Caponata

a mozaic mezze with aubergine pulling everything together

With its sweet and sour “agrodolce” sauce cloaking a medley of olive-oil-fried aubergine, assorted veg and piquant olives and capers, Caponata is a halfway house between English chutney and Turkish “Zeytinyağlı Sebze”; olive oil poached vegetable mezzes.

I like to use it as a vehicle for late Autumn scavengings of markets and lucky gifts from friends with gardens and no two batches are ever the same! I like to think Sicily, its homeland, approves of this opportunistic make-do approach.

Caponata is a winsome and versatile pantry friend equally at home as a mezze served with some protein such as marinated octopus, prawns, tuna in olive oil or per Anna Del Conte with hard boiled egg or as a sauce, warmed through, for roast chicken or baked cod.

I took my lead from the great ADC regarding overall proportions, and made this batch with a glut of big ripe chunky yellow tomatoes, red pepper and substituted carrots and fennel seeds for the celery ( not so common in these parts). I also added coriander seed and whole peppercorns and I baked the aubergine (although still with a generous amount of olive oil!)as this seemed easier and quicker.

For those nervous of all things bottled, the vinegar lowers the PH thus keeping mould at bay. I bottled the hot caponata into clean hot jars but did not water bath.

Ingredients

The quantities are indicative; the joy of caponata is that it is a little different every time!

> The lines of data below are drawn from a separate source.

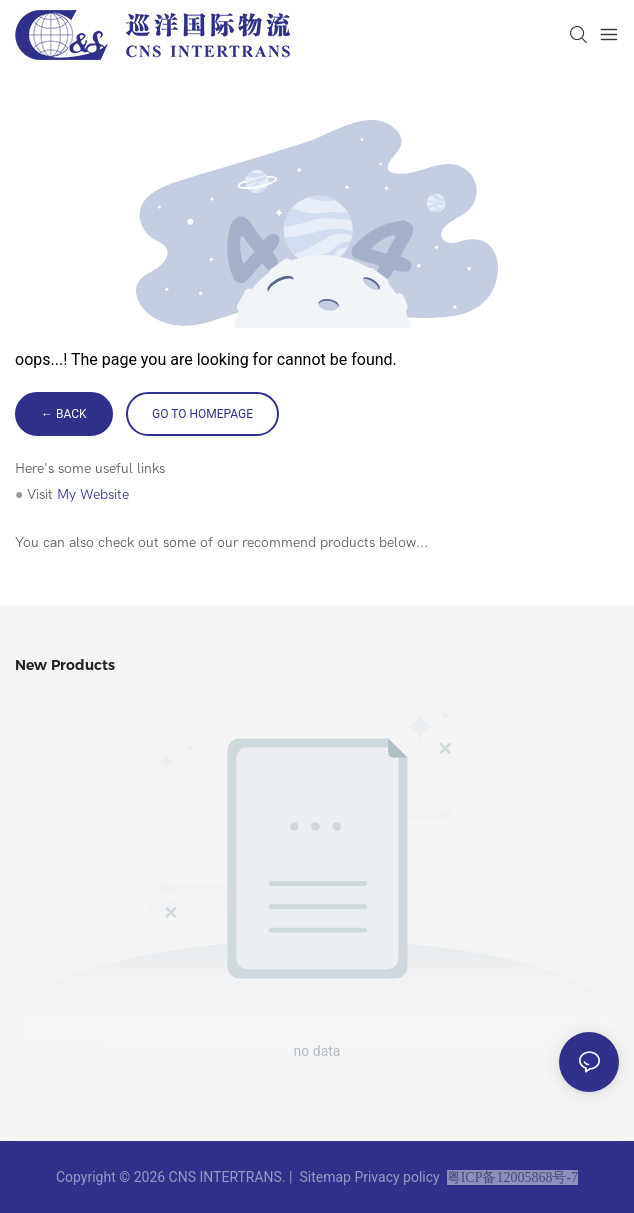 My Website (93, 494)
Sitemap (325, 1177) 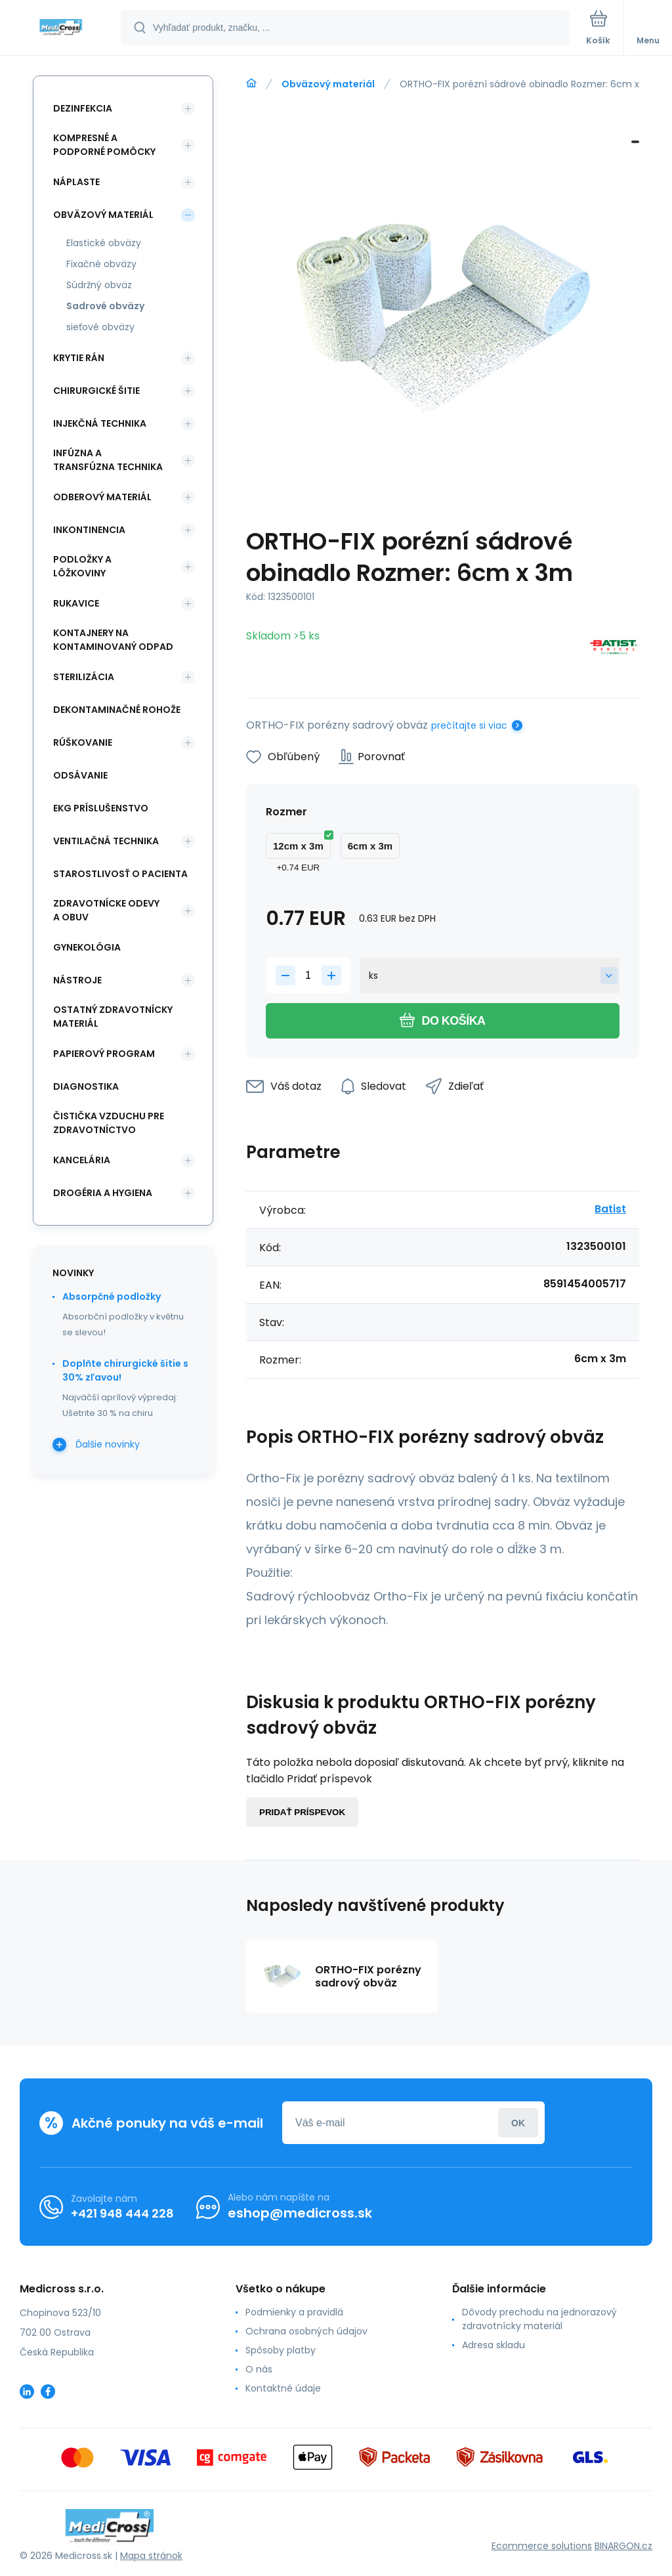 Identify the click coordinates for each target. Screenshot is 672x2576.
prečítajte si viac (469, 725)
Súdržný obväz (99, 284)
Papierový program (104, 1053)
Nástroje (77, 980)
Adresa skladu (493, 2344)
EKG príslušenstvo (100, 808)
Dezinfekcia (82, 108)
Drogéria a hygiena (102, 1192)
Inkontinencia (89, 529)
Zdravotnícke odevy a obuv (106, 910)
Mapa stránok (151, 2555)
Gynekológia (87, 947)
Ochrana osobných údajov (306, 2331)
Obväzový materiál (328, 84)
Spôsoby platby (280, 2350)
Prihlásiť (518, 2122)
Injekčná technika (99, 423)
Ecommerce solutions (542, 2545)
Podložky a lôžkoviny (82, 566)
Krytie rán (78, 357)
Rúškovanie (82, 742)
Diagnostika (86, 1086)
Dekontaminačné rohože (116, 709)
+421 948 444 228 (122, 2213)
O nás (258, 2369)
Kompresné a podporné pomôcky (104, 144)
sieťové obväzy (100, 326)
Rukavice (76, 603)
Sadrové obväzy (105, 305)
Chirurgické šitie (96, 390)
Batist (610, 1208)
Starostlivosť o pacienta (120, 873)
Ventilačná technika (106, 841)
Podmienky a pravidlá (294, 2312)
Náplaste (76, 181)
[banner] (61, 28)
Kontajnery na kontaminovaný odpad (113, 639)
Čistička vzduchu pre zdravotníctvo (108, 1122)
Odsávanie (80, 775)
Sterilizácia (83, 676)
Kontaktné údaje (283, 2388)
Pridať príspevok (302, 1812)
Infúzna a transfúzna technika (108, 459)
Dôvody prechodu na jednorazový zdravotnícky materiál (539, 2319)
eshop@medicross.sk (300, 2213)
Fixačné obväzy (101, 263)
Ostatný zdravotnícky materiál (113, 1016)
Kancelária (81, 1160)
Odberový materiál (102, 497)
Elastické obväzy (103, 242)
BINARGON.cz (623, 2545) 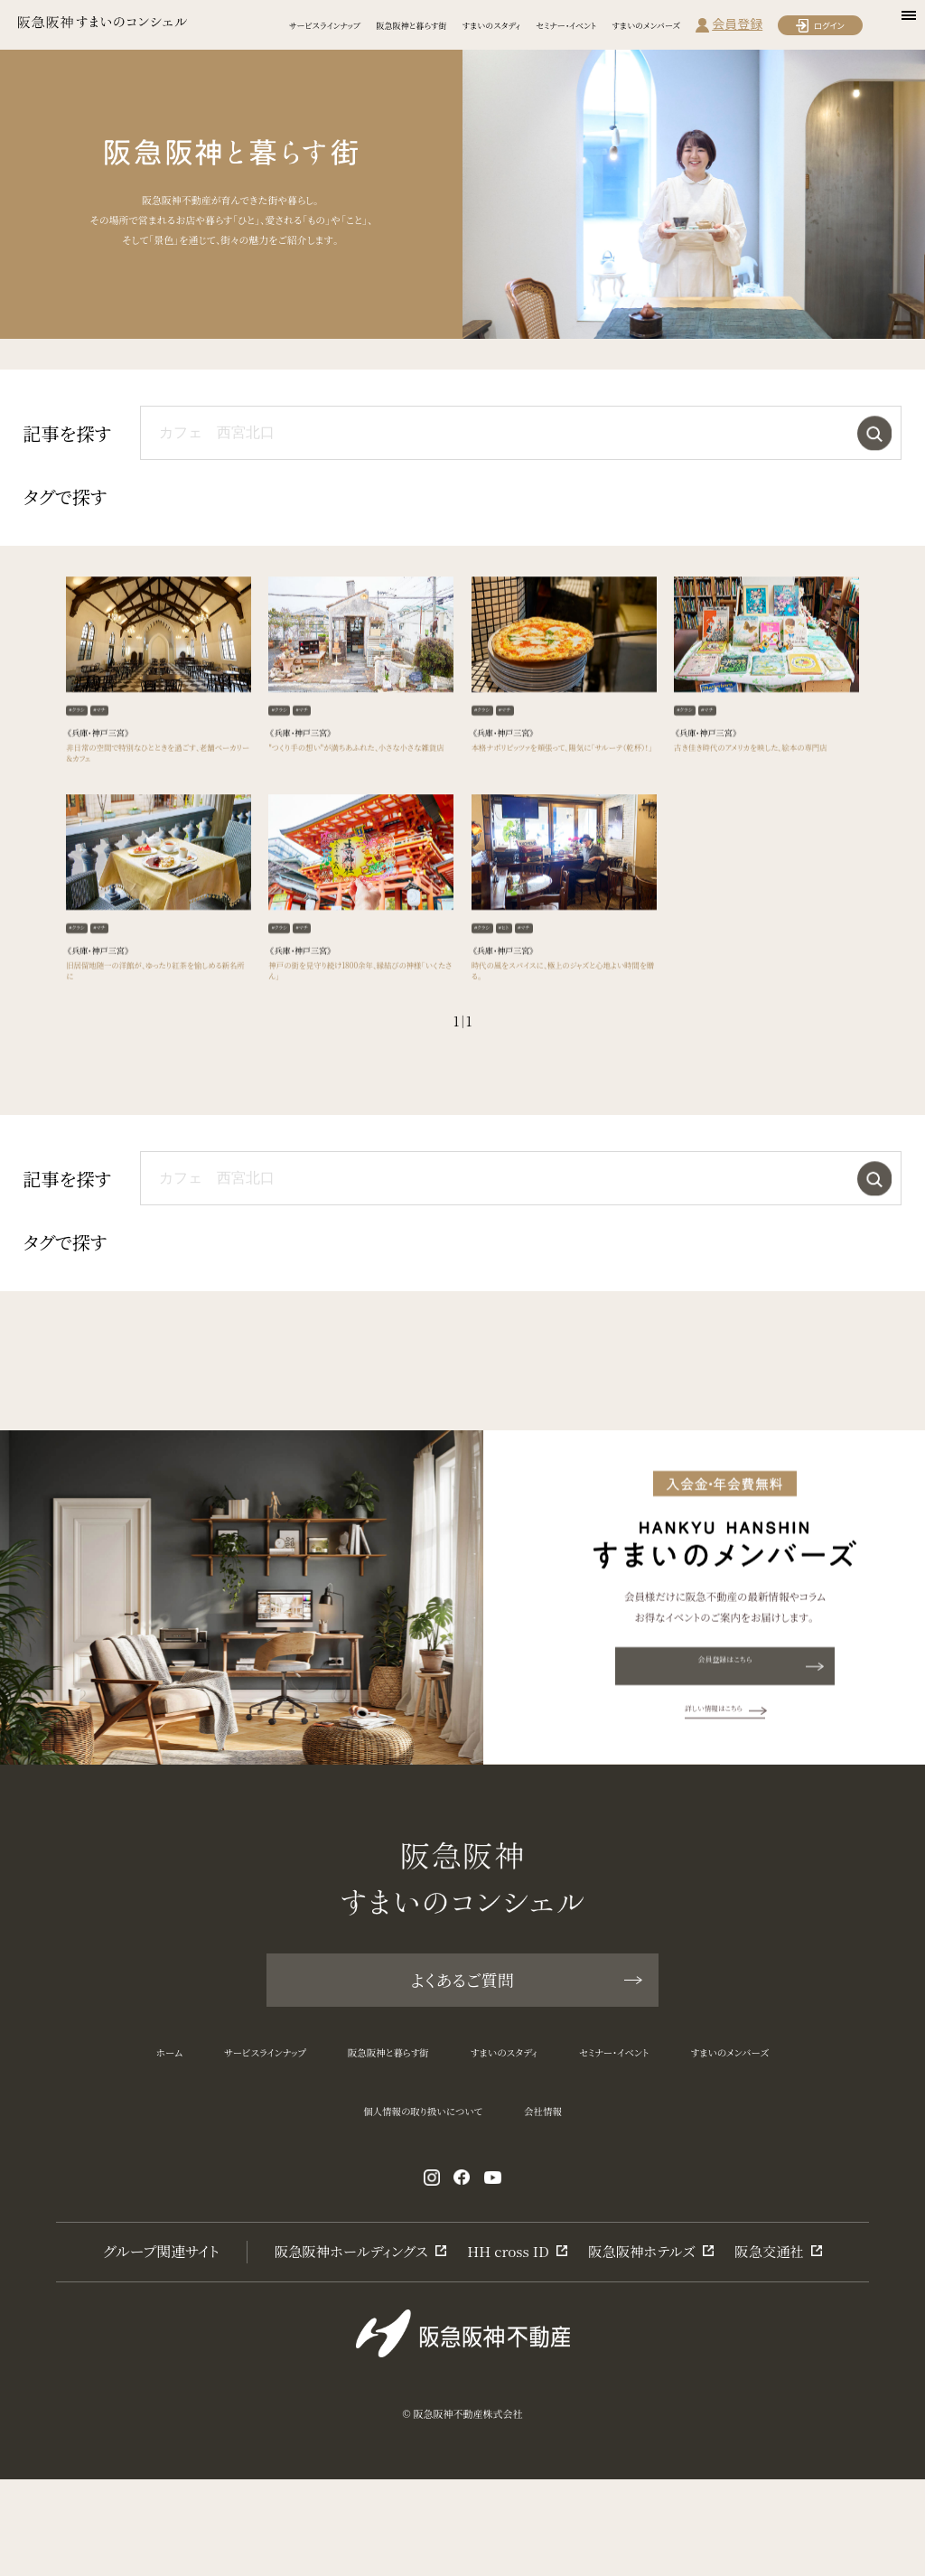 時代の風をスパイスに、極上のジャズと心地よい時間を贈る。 (561, 1043)
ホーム (69, 2128)
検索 (870, 433)
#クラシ (82, 757)
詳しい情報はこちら (724, 1799)
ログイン (829, 25)
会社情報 (574, 2194)
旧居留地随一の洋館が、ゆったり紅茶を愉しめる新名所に (158, 1043)
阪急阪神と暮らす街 (411, 25)
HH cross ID (508, 2346)
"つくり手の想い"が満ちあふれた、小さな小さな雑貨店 (357, 808)
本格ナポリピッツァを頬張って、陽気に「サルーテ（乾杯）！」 (563, 808)
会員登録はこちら (753, 1754)
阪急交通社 (777, 2346)
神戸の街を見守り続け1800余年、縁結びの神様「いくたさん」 (356, 1043)
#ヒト (519, 992)
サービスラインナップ (324, 25)
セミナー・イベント (566, 25)
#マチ (115, 757)
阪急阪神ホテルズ (646, 2346)
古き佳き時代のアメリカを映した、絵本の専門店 (762, 808)
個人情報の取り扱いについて (413, 2194)
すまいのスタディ (491, 25)
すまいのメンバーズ (646, 25)
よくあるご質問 (524, 2041)
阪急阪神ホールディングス (345, 2346)
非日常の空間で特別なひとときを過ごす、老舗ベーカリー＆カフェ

  • 1kg aubergine cut into smallish cubes
  • 3-4 inner stalks of celery or 1 bulb of fennel or 3-4 carrots plus 1tsp fennel seeds chopped finely
  • 1tbsp olive oil for every 100g aubergine; here 10tbsp
  • 1 onion chopped finely
  • 1 bell pepper (red or green or yellow) chopped finely
  • 1 400g can of chopped tomatoes or 500g very ripe fleshy tomatoes chopped finely
  • 25g sugar
  • 100g sultanas
  • 150ml wine or cider vinegar
  • 4tbsp of capers
  • 50g green olives pitted and quartered
  • 1 tbsp whole black peppercorns
  • 2tsp salt
  • 1 tsp ground coriander seeds

How To

I like to think I have simplified the recipe yet lost none of its wonderful “medley-ness”…

Step 1: Bake the aubergine liberally doused with the olive oil (a little extra does not hurt) in trays in the oven at 180C for an hour, poking and turning so they do not blacken but do roast golden and become soft and silky.

Step 2: Place all the other ingredients in a large saucepan or pressure cooker. Cook on a low heat until all the ingredients meld together 1-1.5 hours or pressure cook on tge veg setting for 20 minutes. I used my pressure cooker and just left the mix until the aubergine was cooked.

Step 3: Add the aubergine cubes to what is now a thick tomato and vegetable sauce. Heat through to just simmering.

Step 4: Heat your jars in an oven at 100C , sterilize the lids (with a solution of bicarbonate of soda) and fill with the hot caponata. Screw the lids on and invert the jars for 30mins. Turn right side up and leave to cool.